Representative of ACBF Executive Board, Dr Shehu Misheu, said the foundation has come a long way and it’s about time, “like every adult
that it leaves the parents’ care and stand on his own.”
The speaker cautioned leaders on the use of languages capable of misrepresenting its goal.
He also warned against “The penchant of saying only what the developmental partners want to hear.
Another contributor, drawing analogy from a plane about to crash, offered said, “Before you start helping someone else in putting the mask on, you must first put on yours.”
However, they all seem to agree those 25 years of the foundation has, indeed been very remarkable one. They also pointed out that
what is missing in the foundation is not the nomenclature, but commitment to implementation and compliance.
They tasked partners on the need to ensure that the capacity being sort, is not one capable of promoting inequality in access to social amenities, tearing down social fabric and promoting non-inclusive economic growth.
Zimbabwe’s acting President, Dr Phelekezela Mphoko, who was at the special guest of honour at the event said, “I am excited that ACBF has become a very successful African story; this is 25 years of remarkable growth and unquantifiable contribution to Africa.”
In attendance were, Minister of Finance and Economic Development, ACBF Governor for Zimbabwe, Patrick Chinamasa, Commissioner for Economic Affairs for the African Union Commission, Dr Mothae Maruping, Chair of the ACBF Board of Governors, Goodall Gondwe and Executive Secretary of the ACBF Prof Emmanuel Nnadozie.
Others were Practice Manager, Governance Global Practice, World Bank, Dr Renaud Seligmann, Director, UNDP Regional Service Centre for Africa, Lebogang Motlana, Former ACBF Executive Secretary, Dr Soumana Sako and developmental and economic experts.
Continental bodies have recognised ACBF, as a knowledge and capacity building’ provider of choice. It is also seen as having unique knowledge of Africa’s capacity building
According to its executive secretary, the ACBF in a quarter century, has developed a strong network of think tanks and collaborated with universities, governments, and civil society.
He noted that this might have put the foundation in a unique position with strong coordination capabilities, a potentially wide delivery network, and the influence to leverage on support.

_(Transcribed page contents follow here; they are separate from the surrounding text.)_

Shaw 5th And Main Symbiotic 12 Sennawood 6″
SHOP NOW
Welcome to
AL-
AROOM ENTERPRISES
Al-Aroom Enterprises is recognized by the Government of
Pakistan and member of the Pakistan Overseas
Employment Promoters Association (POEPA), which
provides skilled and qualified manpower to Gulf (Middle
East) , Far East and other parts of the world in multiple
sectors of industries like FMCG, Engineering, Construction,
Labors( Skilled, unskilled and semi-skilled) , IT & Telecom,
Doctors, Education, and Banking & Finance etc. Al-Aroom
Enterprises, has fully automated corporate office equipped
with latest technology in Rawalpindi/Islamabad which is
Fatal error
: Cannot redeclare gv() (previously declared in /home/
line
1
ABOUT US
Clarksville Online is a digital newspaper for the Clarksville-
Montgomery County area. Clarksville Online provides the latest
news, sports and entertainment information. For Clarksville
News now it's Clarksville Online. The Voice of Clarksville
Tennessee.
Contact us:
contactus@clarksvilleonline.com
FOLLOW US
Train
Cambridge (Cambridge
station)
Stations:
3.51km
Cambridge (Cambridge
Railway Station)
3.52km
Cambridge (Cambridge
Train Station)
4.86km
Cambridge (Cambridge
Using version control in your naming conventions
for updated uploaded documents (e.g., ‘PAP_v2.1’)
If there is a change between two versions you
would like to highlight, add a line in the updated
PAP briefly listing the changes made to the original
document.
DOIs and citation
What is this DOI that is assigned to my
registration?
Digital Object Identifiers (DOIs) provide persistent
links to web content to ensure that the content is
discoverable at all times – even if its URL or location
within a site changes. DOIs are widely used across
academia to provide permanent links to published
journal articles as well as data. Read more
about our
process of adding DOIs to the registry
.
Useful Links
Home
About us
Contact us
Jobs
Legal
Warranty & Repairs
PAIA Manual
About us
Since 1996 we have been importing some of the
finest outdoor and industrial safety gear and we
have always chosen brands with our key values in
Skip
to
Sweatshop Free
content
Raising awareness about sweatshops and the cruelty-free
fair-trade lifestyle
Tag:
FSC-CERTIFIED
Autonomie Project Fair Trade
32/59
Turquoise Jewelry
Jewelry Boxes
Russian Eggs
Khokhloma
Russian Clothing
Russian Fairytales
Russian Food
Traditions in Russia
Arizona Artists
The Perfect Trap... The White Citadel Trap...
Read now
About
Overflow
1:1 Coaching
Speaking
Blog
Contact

Besides the strong value for money it provides, ACBF’s unique profile and strengths also highlight its value proposition, leading to 25 years of experience in supporting and coordinating capacity development in Africa.
There is, however, a consensus that for the ACBF to accomplish expected transformative objectives, countries need to pay attention to capacity development and allocate resources accordingly.
The foundation also needs to be fully supported politically and financially by African governments. Equally, partners especially the non-traditional ones, need to recognise that the continental capacity needs are enormous and re-inventing the wheel will be retrogressive.
He stressed that the task of strengthening institutional and human capacities’ still remains even more relevant, especially as the Continent witnesses new challenges with the implementation of Agenda 2063 and the Sustainable Development Goals (SDGs).